Data in the Fast Lane: How NVLink Unleashes Application Performance
OREANDA-NEWS. April 24, 2015. If your day starts by crawling to work through traffic, you’ve wished that the four-lane highway could expand into eight.
Applications experience traffic jams, too. It happens when the few, narrow lanes between the CPU and the GPU — known as the PCI Express (PCIe) bus — can’t keep up with the flow of data.
GPUs can crunch through a lot of data fast. But taking full advantage of this ability requires that massive amounts of data must be constantly fed to the GPU. The PCIe interconnect often can’t keep pace.

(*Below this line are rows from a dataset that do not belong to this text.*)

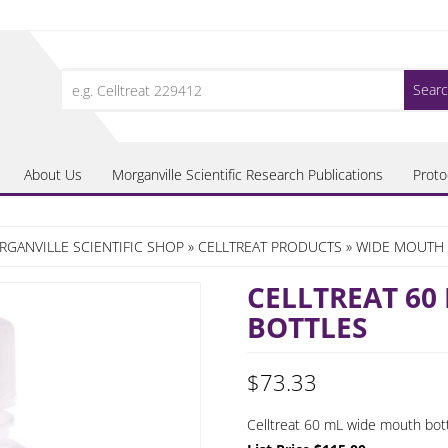
Search
for:
About Us
Morganville Scientific Research Publications
Proto
GANVILLE SCIENTIFIC SHOP
»
CELLTREAT PRODUCTS
»
WIDE MOUTH 
CELLTREAT 60
BOTTLES
$
73.33
Celltreat 60 mL wide mouth bottl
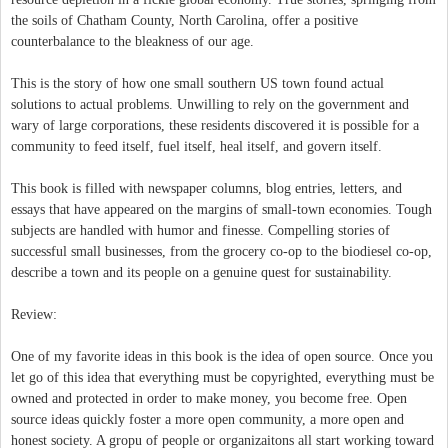
the soils of Chatham County, North Carolina, offer a positive
counterbalance to the bleakness of our age.
This is the story of how one small southern US town found actual
solutions to actual problems. Unwilling to rely on the government and
wary of large corporations, these residents discovered it is possible for a
community to feed itself, fuel itself, heal itself, and govern itself.
This book is filled with newspaper columns, blog entries, letters, and
essays that have appeared on the margins of small-town economies. Tough
subjects are handled with humor and finesse. Compelling stories of
successful small businesses, from the grocery co-op to the biodiesel co-op,
describe a town and its people on a genuine quest for sustainability.
Review:
One of my favorite ideas in this book is the idea of open source. Once you
let go of this idea that everything must be copyrighted, everything must be
owned and protected in order to make money, you become free. Open
source ideas quickly foster a more open community, a more open and
honest society. A gropu of people or organizaitons all start working toward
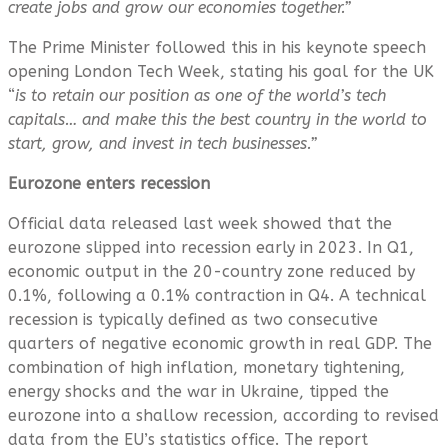
create jobs and grow our economies together.”
The Prime Minister followed this in his keynote speech
opening London Tech Week, stating his goal for the UK
“
is to retain our position as one of the world’s tech
capitals…
and make this the best country in the world to
start, grow, and invest in tech businesses.”
Eurozone enters recession
Official data released last week showed that the
eurozone slipped into recession early in 2023. In Q1,
economic output in the 20-country zone reduced by
0.1%, following a 0.1% contraction in Q4. A technical
recession is typically defined as two consecutive
quarters of negative economic growth in real GDP. The
combination of high inflation, monetary tightening,
energy shocks and the war in Ukraine, tipped the
eurozone into a shallow recession, according to revised
data from the EU’s statistics office. The report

To avoid these “traffic jams,” we invented a fast interconnect between the CPU and GPU, and among GPUs. It’s called NVLink.
It’s the world’s first high-speed interconnect technology for GPUs. NVIDIA NVLink creates a data super-highway in next-gen HPC servers. One that lets GPUs and CPUs exchange data among each other five to 12 times faster than with PCIe.
When we unveiled NVLink last year, the industry took notice. IBM’s integrating it into future POWER CPUs. And the U.S. Department of Energy announced that GPUs and NVLink will power its next flagship supercomputers.
NVLink will be available in GPUs based on our forthcoming Pascal architecture. But here’s a sneak peek of how it can improve application performance by speeding up data movement in multi-GPU configurations.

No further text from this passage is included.